First Quarter 2006 Compared to First Quarter 2005

Revenues

 

     First Quarter
2006
   First Quarter
2005

Per-unit royalty revenue

   $ 30.1    $ 23.3

Fixed-fee and amortized royalty revenue

     19.5      7.5
             

Recurring patent licensing royalties

     49.6      30.8
             

Total patent licensing royalties

     49.6      30.8

Technology solution revenue

     2.0      4.7
             

Total Revenue

   $ 51.6    $ 35.5
             

In first quarter 2006, revenues increased 45%, to $51.6 million from $35.5 million in first quarter 2005. This increase was driven by higher recurring royalties, related to both new agreements signed since last year’s first quarter with LG and Kyocera Corporation and increased contributions from other existing licensees at March 2005.

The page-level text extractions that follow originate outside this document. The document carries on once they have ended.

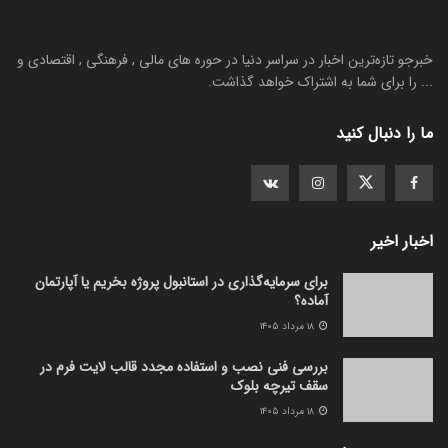
خبرجو تازه‌ترین اخبار در سراسر دنیا در حوره های مالی , فرهنگی , اقتصادی و
... را برای شما به اشتراک خواهد گذاشت.
ما را دنبال کنید
اخبار اخیر
برای سرمایه‌گذاری در استانبول پروژه بخریم یا آپارتمان
آماده؟
۱۸ مرداد ۱۴۰۵
بررسی فنی نصب و استفاده مجدد قالب لایت فرم در
سقف تیرچه بلوک
۱۸ مرداد ۱۴۰۵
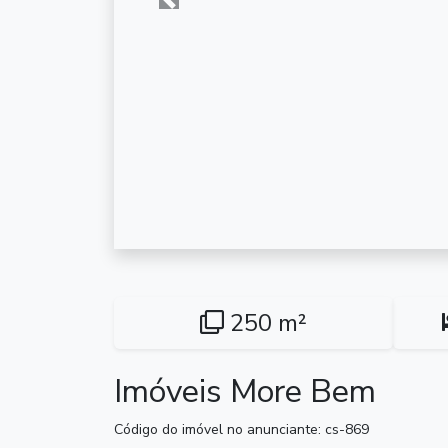
Anterior
250 m²
Imóveis More Bem
Código do imóvel no anunciante: cs-869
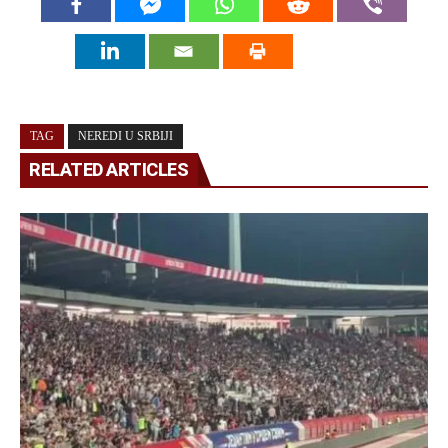
TAG
NEREDI U SRBIJI
RELATED ARTICLES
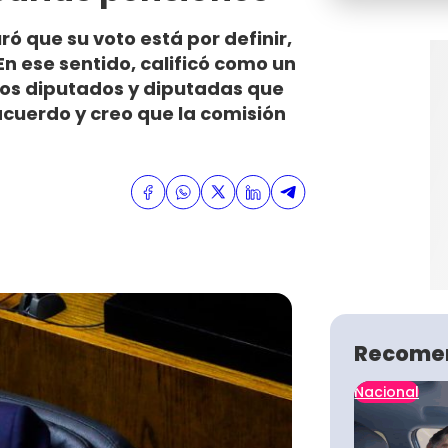
ró que su voto está por definir,
En ese sentido, calificó como un
 los diputados y diputadas que
 acuerdo y creo que la comisión
Recome
Nacional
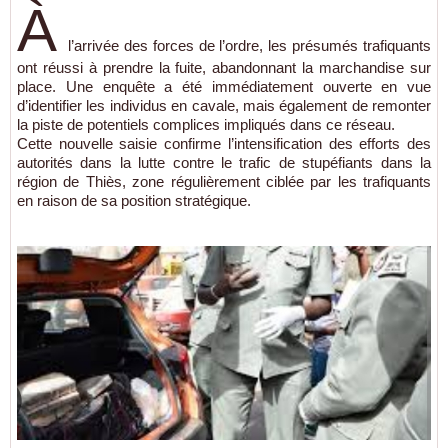
À
l’arrivée des forces de l’ordre, les présumés trafiquants
ont réussi à prendre la fuite, abandonnant la marchandise sur
place. Une enquête a été immédiatement ouverte en vue
d’identifier les individus en cavale, mais également de remonter
la piste de potentiels complices impliqués dans ce réseau.
Cette nouvelle saisie confirme l’intensification des efforts des
autorités dans la lutte contre le trafic de stupéfiants dans la
région de Thiès, zone régulièrement ciblée par les trafiquants
en raison de sa position stratégique.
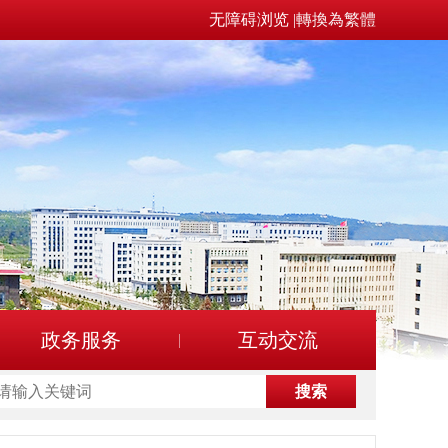
无障碍浏览
|
轉換為繁體
政务服务
互动交流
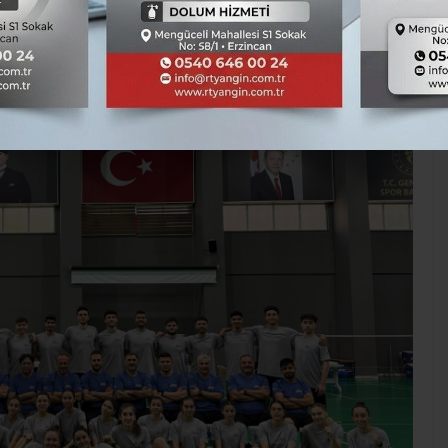
TÜM YAZILARI
Kaynak: Hasan Çakmak
Spor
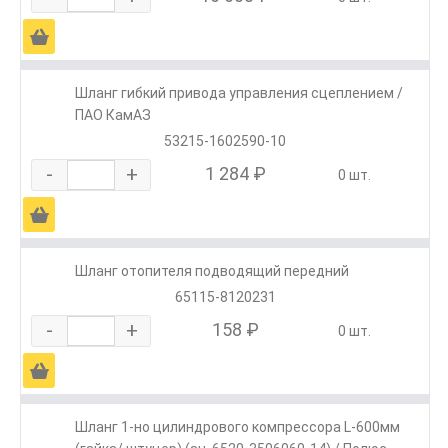
Ä
Шланг гибкий привода управления сцеплением /
ПАО КамАЗ
53215-1602590-10
-
+
1 284 ₽
0 шт.
Ä
Шланг отопителя подводящий передний
65115-8120231
-
+
158 ₽
0 шт.
Ä
Шланг 1-но цилиндрового компрессора L-600мм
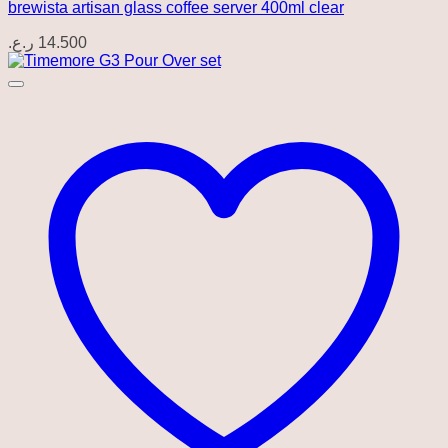
brewista artisan glass coffee server 400ml clear
ر.ع.
14.500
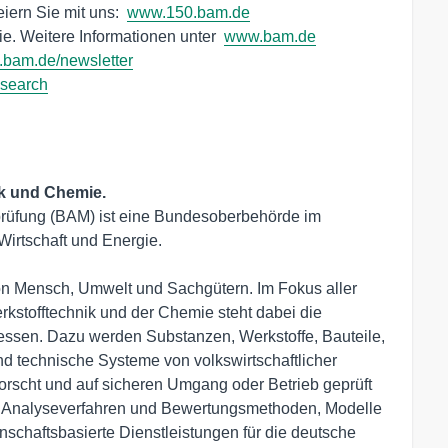
ern Sie mit uns:  
www.150.bam.de
e. Weitere Informationen unter  
www.bam.de
bam.de/newsletter
esearch
ik und Chemie.
prüfung (BAM) ist eine Bundesoberbehörde im 
irtschaft und Energie.

on Mensch, Umwelt und Sachgütern. Im Fokus aller 
rkstofftechnik und der Chemie steht dabei die 
essen. Dazu werden Substanzen, Werkstoffe, Bauteile, 
 technische Systeme von volkswirtschaftlicher 
orscht und auf sicheren Umgang oder Betrieb geprüft 
rt Analyseverfahren und Bewertungsmethoden, Modelle 
nschaftsbasierte Dienstleistungen für die deutsche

Technology solution revenue decreased in first quarter 2006 to $2.0 million from $4.7 million in first quarter 2005 as contributions from HSDPA technology programs with Philips Semiconductor B.V. and Infineon partially offset a decrease associated with the completion of deliverables under a program for the U.S. military under an agreement with General Dynamics.

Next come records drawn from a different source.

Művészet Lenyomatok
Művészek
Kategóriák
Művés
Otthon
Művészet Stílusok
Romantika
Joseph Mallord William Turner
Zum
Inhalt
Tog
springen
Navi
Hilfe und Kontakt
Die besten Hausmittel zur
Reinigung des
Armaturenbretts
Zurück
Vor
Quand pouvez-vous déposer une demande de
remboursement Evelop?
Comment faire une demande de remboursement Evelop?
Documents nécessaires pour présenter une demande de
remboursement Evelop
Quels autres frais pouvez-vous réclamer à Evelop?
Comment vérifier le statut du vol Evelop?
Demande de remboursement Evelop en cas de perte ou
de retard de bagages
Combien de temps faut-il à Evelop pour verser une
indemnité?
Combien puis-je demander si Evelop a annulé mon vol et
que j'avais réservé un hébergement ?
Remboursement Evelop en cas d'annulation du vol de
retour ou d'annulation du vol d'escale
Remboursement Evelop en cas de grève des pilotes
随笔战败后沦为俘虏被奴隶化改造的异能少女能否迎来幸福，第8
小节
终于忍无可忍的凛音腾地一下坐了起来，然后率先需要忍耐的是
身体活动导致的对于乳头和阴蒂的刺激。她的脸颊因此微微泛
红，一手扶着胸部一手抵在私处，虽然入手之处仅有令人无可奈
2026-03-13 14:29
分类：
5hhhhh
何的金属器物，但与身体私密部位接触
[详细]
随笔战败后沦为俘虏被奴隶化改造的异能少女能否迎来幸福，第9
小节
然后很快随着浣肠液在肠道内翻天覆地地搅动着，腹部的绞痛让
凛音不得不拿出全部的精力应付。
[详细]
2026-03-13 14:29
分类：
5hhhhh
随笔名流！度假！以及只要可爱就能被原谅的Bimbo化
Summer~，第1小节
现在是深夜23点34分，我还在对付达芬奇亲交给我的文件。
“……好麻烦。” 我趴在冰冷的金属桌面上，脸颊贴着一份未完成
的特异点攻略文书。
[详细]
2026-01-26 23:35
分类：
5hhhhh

In first quarter 2006 and 2005, 62% and 84%, respectively, of our revenues were from companies that individually accounted for 10% or more of total revenues. In first quarter 2006, those companies were LG (22%), NEC (22%) and Sharp (18%). In first quarter 2005, the comparable list included NEC (32%), Sharp (27%), General Dynamics (13%) and Sony Ericsson (12%).

Operating Expenses

Operating expenses decreased 9% to $32.8 million in first quarter 2006 from $36.3 million in first quarter 2005. The $3.5 million decrease was due to net changes in the following items (in millions):

 

     (Decrease)/Increase  

Patent litigation and arbitration

   $ (2.5 )

Long-term compensation program (LTCP)

     (2.2 )

Other personnel related costs

     0.6  

Commissions

     0.6  

Patent amortization

     0.5  

Other

     (0.5 )
        

Total Decrease in Operating Expense

   $ (3.5 )
        

The decrease in patent litigation and arbitration costs resulted from lower activity levels in first quarter 2006. In first quarter 2005, these costs included amounts related to litigation with Lucent which was settled in fourth quarter 2005. Our LTCP costs in first quarter 2005 included the effect of overlapping cycles (i.e., Cycle 1 that concluded on January 1, 2006 and Cycle 2 which includes elements that commenced in 2005 and end on either January 1, 2008 or January 1, 2009). First quarter 2006 LTCP expenses include costs for Cycle 2 only. Other personnel costs increased primarily due to employment taxes related to Cycle 1 payouts and options exercised during the quarter. Higher patent licensing royalties resulted in increased commission expense in first quarter 2006. The increase in patent amortization resulted from the acquisition of a patent portfolio in 2005 and higher levels of internal inventive activity in recent years.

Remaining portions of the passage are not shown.